One of the use cases for generative AI that I've discussed before is the idea of using the tool to aid in the writing process. I'm not talking about creating content so much as creating suggestions and providing feedback about the content you yourself have created. This past weekend I worked on a "general purpose" tool with this in mind and thought I'd share it to get your feedback. ("You" being the smart readers of this blog who keep me honest when I show something stupid. ;)

The Application #

The application itself is rather straightforward. It asks two questions - first, what are you trying to accomplish with your writing and what are the desired results? The idea is that you (most likely) have some sort of plan for the content. If it's developer documentation, this could simply be "To educate a developer audience about how our tool X lets you do Y." For a school setting, it may be the exact assignment from the teacher.

The second question is simply a place to dump your content.

Here's the UI, built nicely with Shoelace, my new favorite web component-based UI library:

Screenshot of the tool showing two form fields for putting in the requested information.

Entering your data and hitting the submit button fires off the call to the server and returns the analysis. I used this as a test for requirements:

"I want to write a paper that changes the hearts and minds of my readers so that they are more open to adopting cats, and making cats as part of their lives. It should be both emotional and practical."

And then pasted in some content I got from Gemini (yes, I used GenAI to generate content I asked GenAI to evaluate) and got this in response:

This is a good start to your draft, and it already shows your passion for cats!
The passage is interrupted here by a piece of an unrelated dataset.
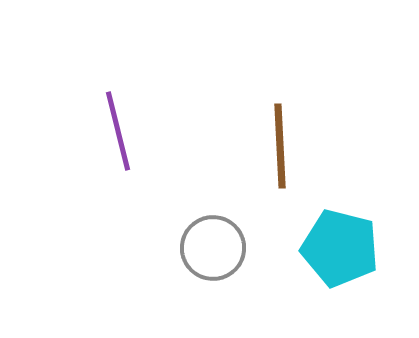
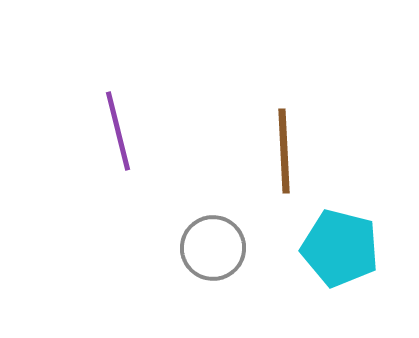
brown line: moved 4 px right, 5 px down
You've included both emotional and practical elements, which was one of your goals. Here's a breakdown of what's working well and areas for improvement:

Strengths: #

  • Passionate Tone: Your love for cats is evident throughout the piece, which is crucial for connecting with readers emotionally.
  • Strong Opening: You immediately grab the reader's attention with a compelling statement about the special nature of cats.
  • Good Balance: You strike a decent balance between emotional appeals (unconditional love, special bond) and practical advantages (independent nature, low maintenance).

Areas for Improvement: #

  • Specificity: While you mention "playful antics" and "unwavering loyalty," try to provide more specific examples or anecdotes. These will make your arguments more relatable and impactful.
  • Address Concerns: Consider acknowledging and gently refuting common concerns people might have about adopting cats (e.g., allergies, scratching furniture). This shows you understand both sides.
  • Call to Action: While you encourage adoption, make your call to action stronger. Tell readers how to take the next step (visit a shelter, research online).
  • Varied Sentence Structure: Some sentences have a similar structure. Try adding variety for a more engaging read.
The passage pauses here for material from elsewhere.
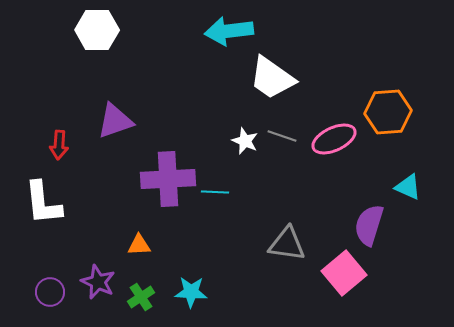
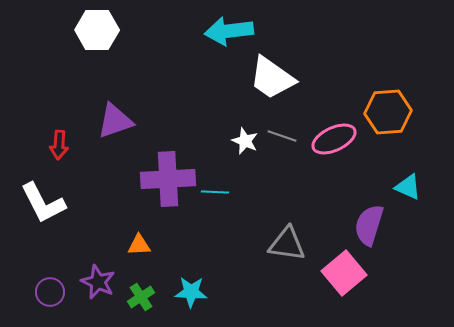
white L-shape: rotated 21 degrees counterclockwise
Suggestions for Improvement: #

  • Anecdote: Consider opening with a heartwarming anecdote about a cat you've known or a touching adoption story.
  • Specificity: Instead of just "gentle purrs," describe the feeling of a cat purring on your lap. Instead of "low maintenance," mention that cats groom themselves.
  • Address Concerns: You could write, "While some worry about allergies, many hypoallergenic breeds exist, and shelters can help you find the perfect match."
  • Call to Action: Conclude with something like, "Visit your local shelter today and meet your new best friend. You won't regret opening your heart and home to the love of a cat."

Revised Snippet Example (with suggestions incorporated): #

"Imagine the soft rumble of a purr vibrating in your lap as a sleek, furry head butts gently against your hand, seeking affection. This is the magic of a cat's companionship, a feeling that transcends words and melts away stress. While some worry about allergies, many hypoallergenic breeds exist, and shelters can help you find the perfect match. Don't let these concerns prevent you from experiencing the joy of a feline friend."
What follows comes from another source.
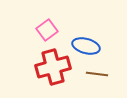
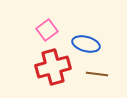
blue ellipse: moved 2 px up
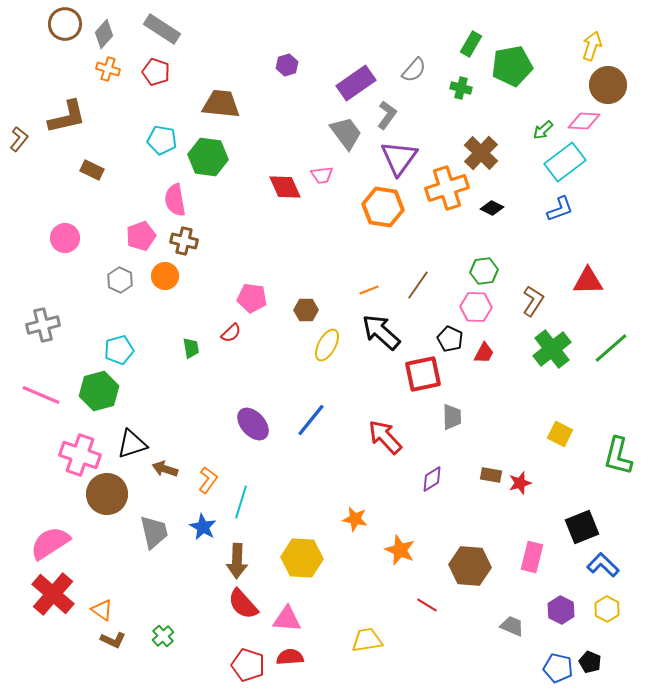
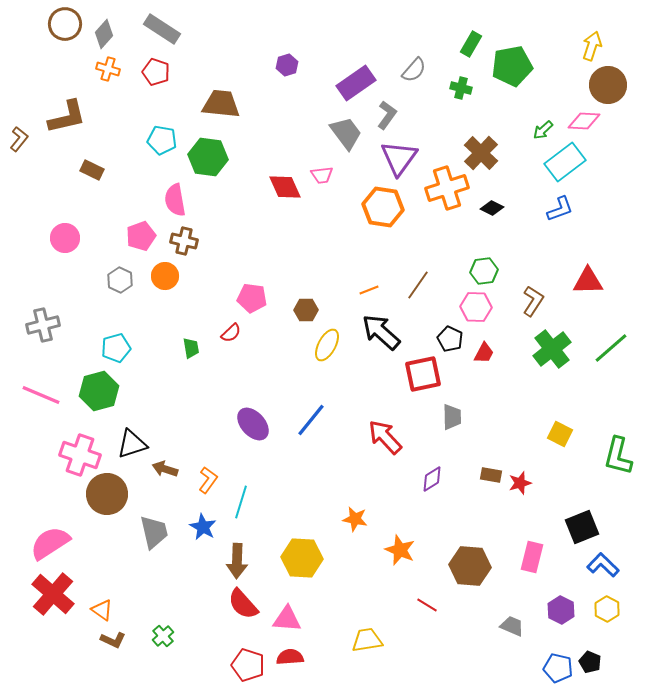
cyan pentagon at (119, 350): moved 3 px left, 2 px up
Remember, writing is a process! Keep working on it, and you'll have a persuasive and heartfelt essay encouraging cat adoption.

That's pretty detailed. Now let's look at the code.

The Server #

I'm going to skip the frontend code as it's literally, "take the form values and throw em at the API", so instead we'll focus on the server, and even there, let's just demonstrate the Gemini calls. I wrote a function that takes in the two values entered by the user and then wraps it in a prompt. I also used system instructions (in the too-short named si variable below) to guide the responses.

const MODEL_NAME = "gemini-1.5-pro-latest";
const API_KEY = process.env.GOOGLE_API_KEY;

const si = `
You are an editor who will evaluate a rough draft based on how well it addresses specific criteria. You will provide feedback and suggestions for improvement.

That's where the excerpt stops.